GAINESVILLE, Fla. -- The two perfectly lit trophy cases sit, appropriately enough, back to back.
One houses the 2006 Siemens Trophy; the other the hardware from 2007.
The national-championship trophies fit so perfectly inside Florida's well-heeled practice facility it's as if they -- not the spiral staircase that encircles them -- came first.
Last season the sparkling examples of Florida's basketball supremacy were the first thing the Gators saw when they came to practice each day.
That is, until the Gators were banned from their swanky digs, when Billy Donovan sent them packing to faceless high school gyms and told them to ditch their nice Nike gear at the door, too.
It was a comeuppance in comedown fashion, a full-throttle crash to Earth for a team that found itself walking on rarefied air it hadn't earned the right to inhale. Donovan played bad cop, nasty parent, mean teacher -- you name the adult figure of authority, and he tried on the hat.
And the Gators kept knocking it off.
"I was a little pissed at first," junior Dan Werner said. "I was like, 'What's he trying to prove?"'
More than anything, more than the sense of entitlement from those two trophies and false hope brought on by a fast start, that was the crux of Florida's problem last year: Billy Donovan talked and no one listened.
No one heard a man with three Final Fours to his credit when he said they weren't practicing hard enough. No one listened when a guy who coached seven NBA first-round draft picks suggested their defense was awful. No one believed the first coach to win back-to-back national titles in the last 15 years when he told them their offense wasn't nearly as good as they believed.
The Gators' ignorance was short-lived bliss and their ultimate downfall.
"It's what you buy into and that's where I was really disappointed in myself, that I wasn't able to get them to buy into what the truth was," Donovan said.

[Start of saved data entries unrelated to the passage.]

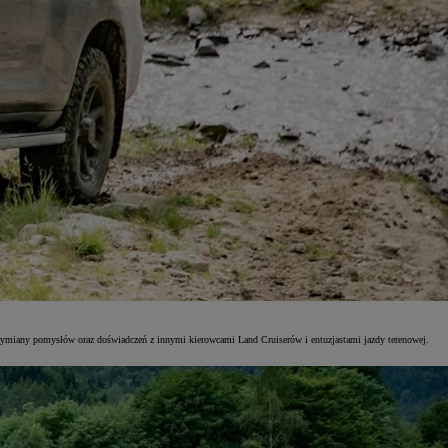
y, wymiany pomysłów oraz doświadczeń z innymi kierowcami Land Cruiserów i entuzjastami jazdy terenowej.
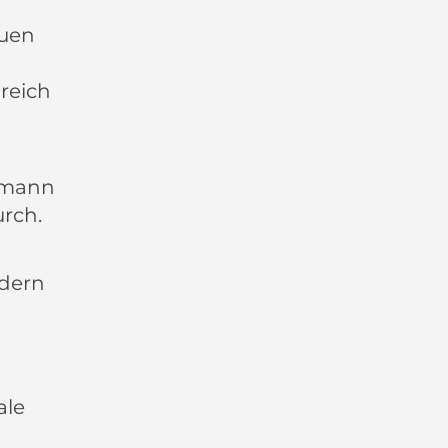
euen
reich
ufmann
urch.
üdern
ale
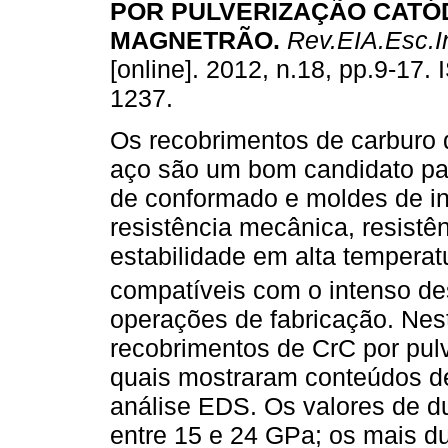
POR PULVERIZAÇÃO CATÓ
MAGNETRÃO
.
Rev.EIA.Esc.I
[online]. 2012, n.18, pp.9-17.
1237.
Os recobrimentos de carburo
aço são um bom candidato pa
de conformado e moldes de in
resistência mecânica, resistê
estabilidade em alta temperat
compatíveis com o intenso de
operações de fabricação. Nes
recobrimentos de CrC por pul
quais mostraram conteúdos d
análise EDS. Os valores de d
entre 15 e 24 GPa; os mais d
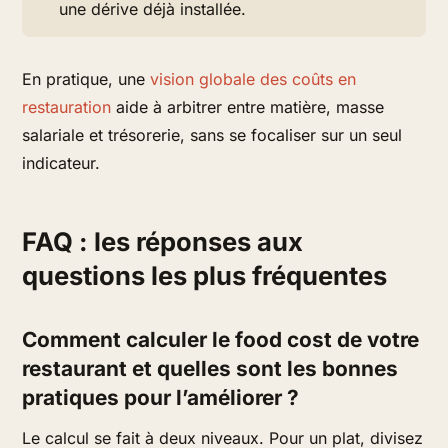
une dérive déjà installée.
En pratique, une
vision globale des coûts en
restauration
aide à arbitrer entre matière, masse
salariale et trésorerie, sans se focaliser sur un seul
indicateur.
FAQ : les réponses aux
questions les plus fréquentes
Comment calculer le food cost de votre
restaurant et quelles sont les bonnes
pratiques pour l’améliorer ?
Le calcul se fait à deux niveaux. Pour un plat, divisez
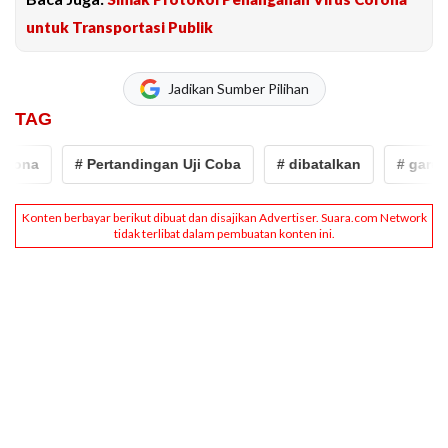
untuk Transportasi Publik
Jadikan Sumber Pilihan
TAG
ona
# Pertandingan Uji Coba
# dibatalkan
# garuda s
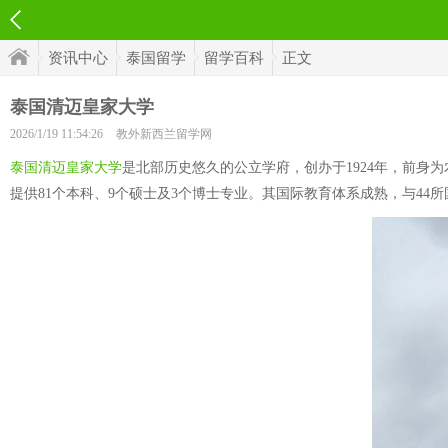
资讯中心
泰国留学
留学百科
正文
泰国清迈皇家大学
2026/1/19 11:54:26
教外新西兰留学网
泰国清迈皇家大学
是北部历史悠久的公立学府，创办于1924年，前身
提供81个本科、9个硕士及3个博士专业。其国际教育体系成熟，与44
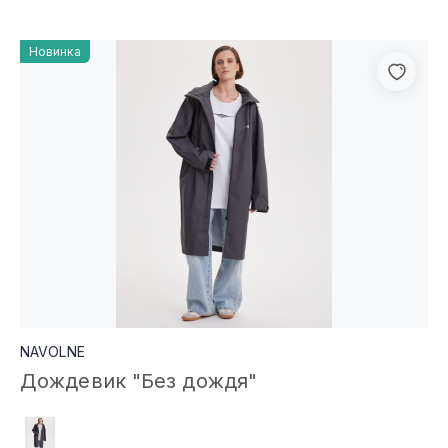
Новинка
NAVOLNE
Дождевик "Без дождя"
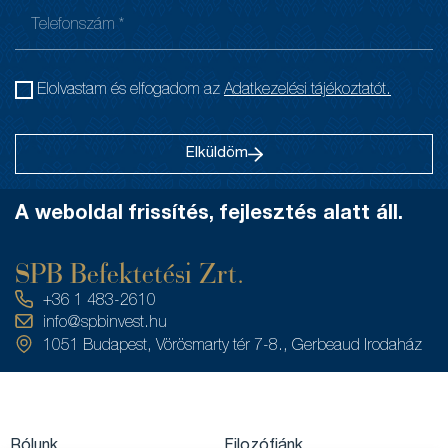
Elolvastam és elfogadom az
Adatkezelési tájékoztatót.
Elküldöm
A weboldal frissítés, fejlesztés alatt áll.
SPB Befektetési Zrt.
+36 1 483-2610
info@spbinvest.hu
1051 Budapest, Vörösmarty tér 7-8., Gerbeaud Irodaház
Rólunk
Filozófiánk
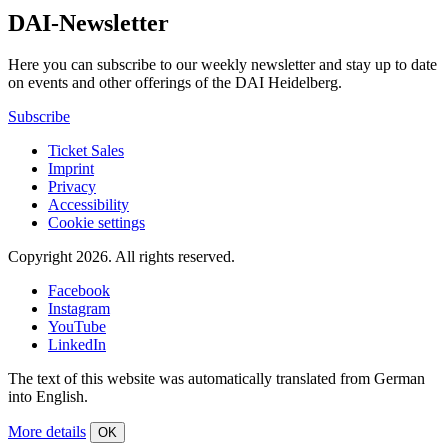
DAI-Newsletter
Here you can subscribe to our weekly newsletter and stay up to date
on events and other offerings of the DAI Heidelberg.
Subscribe
Ticket Sales
Imprint
Privacy
Accessibility
Cookie settings
Copyright 2026.
All rights reserved.
Facebook
Instagram
YouTube
LinkedIn
The text of this website was automatically translated from German
into English.
More details
OK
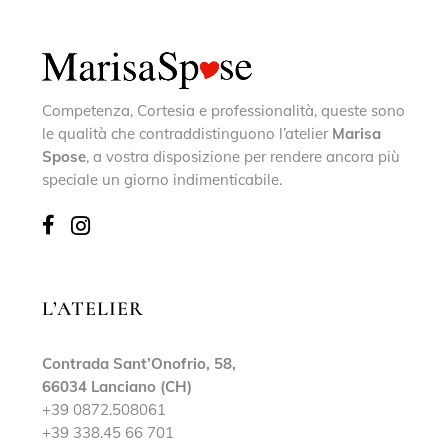
Competenza, Cortesia e professionalità, queste sono
le qualità che contraddistinguono l’atelier
Marisa
Spose
, a vostra disposizione per rendere ancora più
speciale un giorno indimenticabile.
L’ATELIER
Contrada Sant’Onofrio, 58,
66034 Lanciano (CH)
+39 0872.508061
+39 338.45 66 701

Are they all in this season?
That's the biggest question. Florida has some issues it can't control -- with Marreese Speights cashing in an early ticket to the NBA, the Gators are left with zero post experience, and a groin injury to Eloy Vargas has slowed his development, putting a ton of weight on Kenny Kadji's rookie shoulders -- but there are some things it can fix.
Namely, Florida can grow up.
Donovan could have been the slickest salesman in the world, but he would have had an easier time convincing his players to wear short shorts than trying on a little humility. The 2008 Gators waltzed onto a campus where college basketball players were rock stars; where Joakim Noah could wear a muumuu to class and people would defend, rather than ridicule, him; where the job was so good the head coach nixed the elevator ride to the NBA.

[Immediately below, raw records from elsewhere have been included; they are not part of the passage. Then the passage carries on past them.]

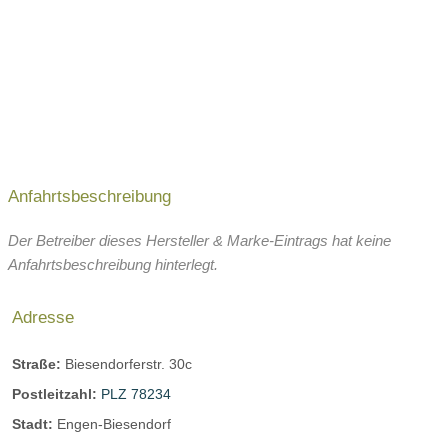
Anfahrtsbeschreibung
Der Betreiber dieses Hersteller & Marke-Eintrags hat keine
Anfahrtsbeschreibung hinterlegt.
Adresse
Straße:
Biesendorferstr. 30c
Postleitzahl:
PLZ 78234
Stadt:
Engen-Biesendorf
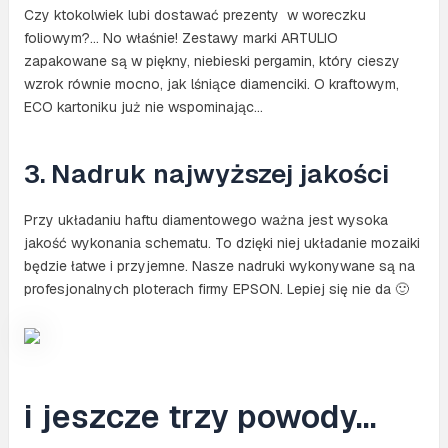
Czy ktokolwiek lubi dostawać prezenty w woreczku
foliowym?… No właśnie! Zestawy marki ARTULIO
zapakowane są w piękny, niebieski pergamin, który cieszy
wzrok równie mocno, jak lśniące diamenciki. O kraftowym,
ECO kartoniku już nie wspominając…
3. Nadruk najwyższej jakości
Przy układaniu haftu diamentowego ważna jest wysoka
jakość wykonania schematu. To dzięki niej układanie mozaiki
będzie łatwe i przyjemne. Nasze nadruki wykonywane są na
profesjonalnych ploterach firmy EPSON. Lepiej się nie da 🙂
i jeszcze trzy powody…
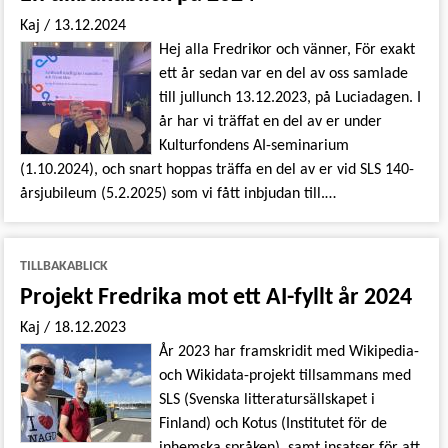
Kaj
/
13.12.2024
Hej alla Fredrikor och vänner, För exakt
ett år sedan var en del av oss samlade
till jullunch 13.12.2023, på Luciadagen. I
år har vi träffat en del av er under
Kulturfondens AI-seminarium
(1.10.2024), och snart hoppas träffa en del av er vid SLS 140-
årsjubileum (5.2.2025) som vi fått inbjudan till.…
TILLBAKABLICK
Projekt Fredrika mot ett AI-fyllt år 2024
Kaj
/
18.12.2023
År 2023 har framskridit med Wikipedia-
och Wikidata-projekt tillsammans med
SLS (Svenska litteratursällskapet i
Finland) och Kotus (Institutet för de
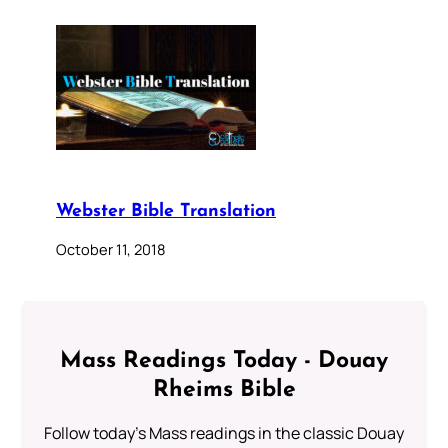
Webster Bible Translation
October 11, 2018
Mass Readings Today - Douay
Rheims Bible
Follow today's Mass readings in the classic Douay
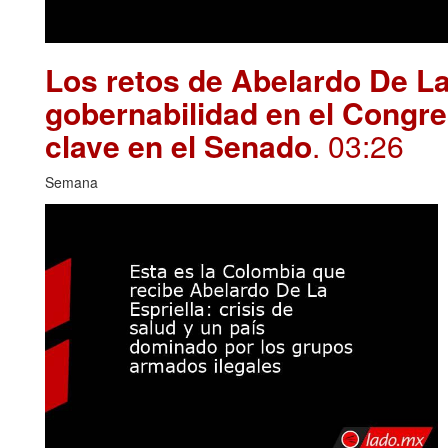
Los retos de Abelardo De La
gobernabilidad en el Congre
clave en el Senado
. 03:26
Semana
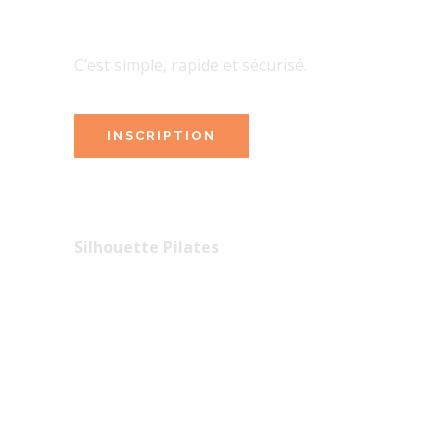
INSCRIVEZ-VOUS EN LIGNE
C’est simple, rapide et sécurisé.
INSCRIPTION
COORDONNÉES
Silhouette Pilates
TVA BE0645.958.731
Rue du Grand Pré 12b
4217 Héron
adriana@silhouette-pilates.be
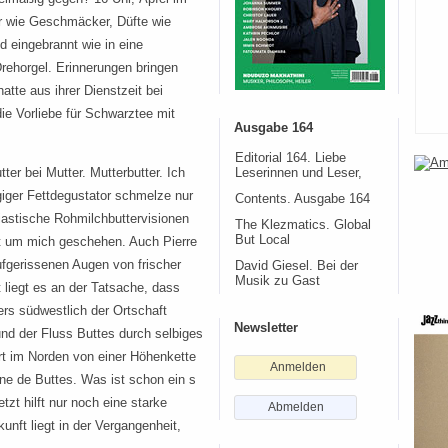
r wie Geschmäcker, Düfte wie
d eingebrannt wie in eine
rehorgel. Erinnerungen bringen
tte aus ihrer Dienstzeit bei
ie Vorliebe für Schwarztee mit
Ausgabe 164
Editorial 164. Liebe
ter bei Mutter. Mutterbutter. Ich
Leserinnen und Leser,
giger Fettdegustator schmelze nur
Contents. Ausgabe 164
iastische Rohmilchbuttervisionen
The Klezmatics. Global
But Local
t um mich geschehen. Auch Pierre
fgerissenen Augen von frischer
David Giesel. Bei der
Musik zu Gast
ht liegt es an der Tatsache, dass
ers südwestlich der Ortschaft
Newsletter
und der Fluss Buttes durch selbiges
ert im Norden von einer Höhenkette
Anmelden
e de Buttes. Was ist schon ein s
tzt hilft nur noch eine starke
Abmelden
ft liegt in der Vergangenheit,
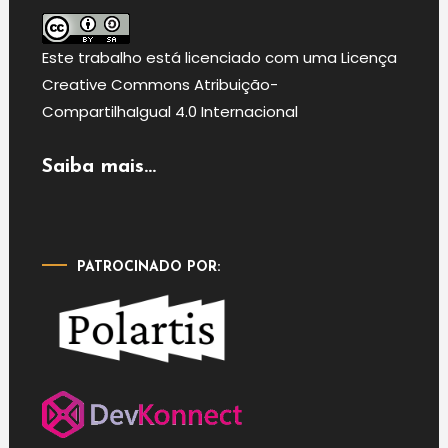
Este
trabalho
está licenciado com uma Licença
Creative Commons Atribuição-
CompartilhaIgual 4.0 Internacional
Saiba mais...
PATROCINADO POR:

Forget that of the '07 Florida team, only two players returned; forget that the bulk of the roster was made up of newly minted college freshmen.
Dude, this was Florida, where football champions begat basketball champions begat football champions begat basketball champions.

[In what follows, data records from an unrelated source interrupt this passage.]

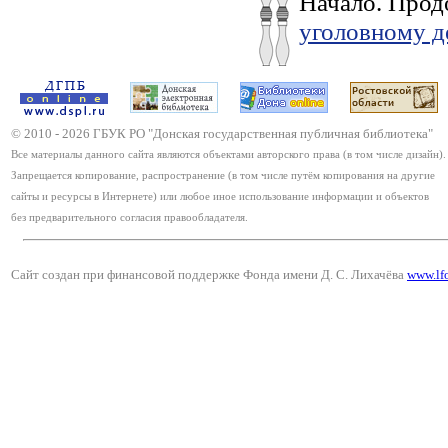
Начало. Прод
уголовному д
© 2010 -
2026
ГБУК РО "Донская государственная публичная библиотека"
Все материалы данного сайта являются объектами авторского права (в том числе дизайн).
Запрещается копирование, распространение (в том числе путём копирования на другие
сайты и ресурсы в Интернете) или любое иное использование информации и объектов
без предварительного согласия правообладателя.
Сайт создан при финансовой поддержке Фонда имени Д. С. Лихачёва
www.lf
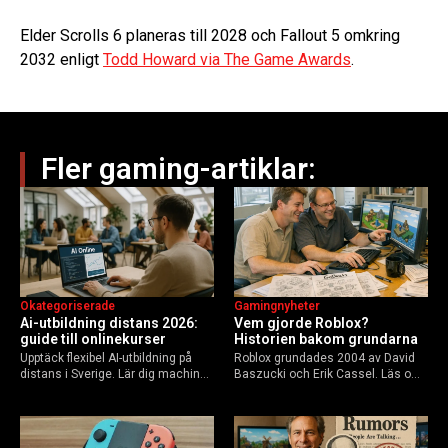
Elder Scrolls 6 planeras till 2028 och Fallout 5 omkring
2032 enligt
Todd Howard via The Game Awards
.
Fler gaming-artiklar:
Okategoriserade
Gamingnyheter
Ai-utbildning distans 2026:
Vem gjorde Roblox?
guide till onlinekurser
Historien bakom grundarna
Upptäck flexibel AI-utbildning på
Roblox grundades 2004 av David
distans i Sverige. Lär dig machine
Baszucki och Erik Cassel. Läs om
learning, etik och Python via KTH,
deras roller, historien från
Elements of AI och fler plattformar.
GoBlocks till 85 miljoner dagliga
Guide för nybörjare och
användare 2025, och vad som
yrkesverksamma som vill bygga…
händer inför 2026.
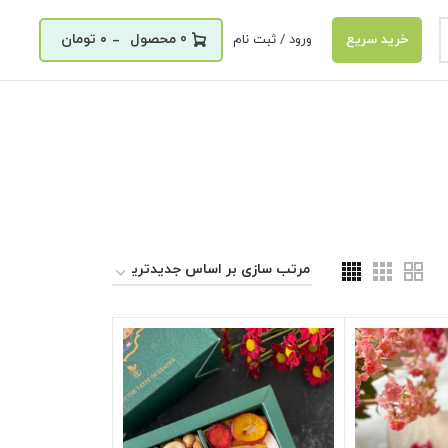
_
0
۰
تومان
ورود / ثبت نام
خرید سریع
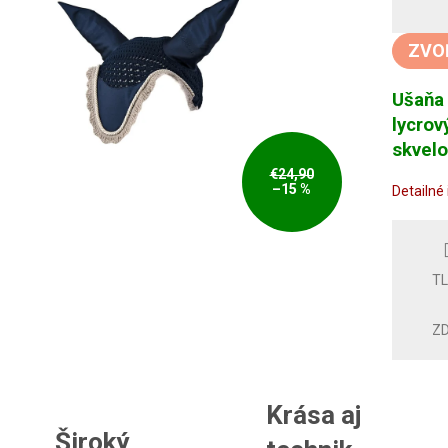
Jedno
cena:
ZVO
Ušaňa 
lycrov
skvelo
€24,90
–15 %
Detailné
T
ZD
Krása aj
Široký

"We figured we could just show up," point guard Jai Lucas said.
And for 21 glorious games it looked that easy. Florida rolled to an 18-3 start and a No. 19 ranking. The dynasty was intact, the freight train running smoothly, chugging directly back to the NCAA tournament.
Donovan didn't see it that way. He hated the way his players practiced, and was less thrilled with the way they acted before a game. They weren't focused or intense. For four years his practices were like turf wars -- David Lee pushed Noah; Anthony Roberson schooled Taurean Green; Matt Walsh took it to Corey Brewer.
These guys weren't disrespectful or uncoachable, but no matter what Donovan said it was like they were pointing to that W-L mark and yelling back "Scoreboard."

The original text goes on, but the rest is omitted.